*** Information provided Section Begins ***

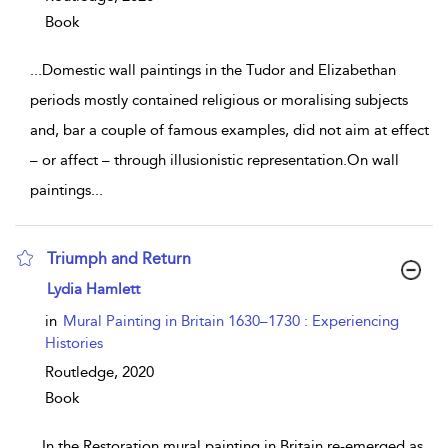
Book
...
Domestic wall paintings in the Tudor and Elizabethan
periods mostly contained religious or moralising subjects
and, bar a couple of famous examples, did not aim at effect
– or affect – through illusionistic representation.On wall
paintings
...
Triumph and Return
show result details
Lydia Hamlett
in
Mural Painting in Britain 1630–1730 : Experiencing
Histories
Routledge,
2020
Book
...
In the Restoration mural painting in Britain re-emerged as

*** Information provided Section Ends ***
*** Information provided Section Begins ***

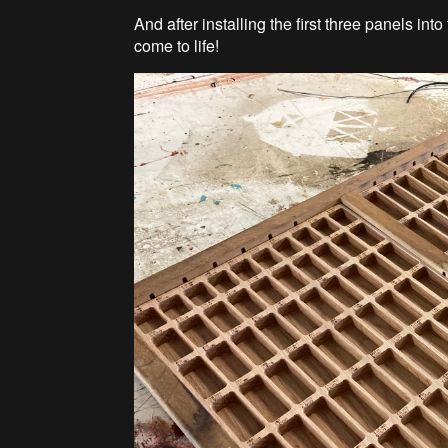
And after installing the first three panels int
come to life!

*** Information provided Section Ends ***
*** Information provided Section Begins ***

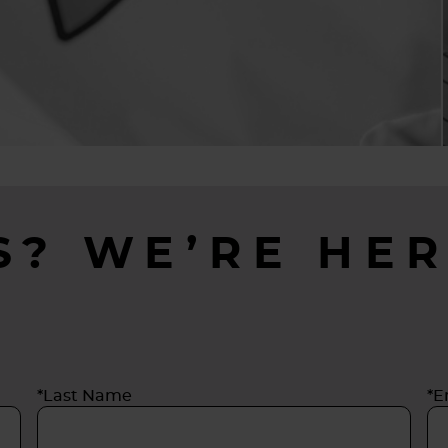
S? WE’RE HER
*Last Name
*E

*** Information provided Section Ends ***

__What you have to do__: Whenever a line in the entries holds the word "wall", copy that line.

__Result of this task__:
Domestic wall paintings in the Tudor and Elizabethan
– or affect – through illusionistic representation.On wall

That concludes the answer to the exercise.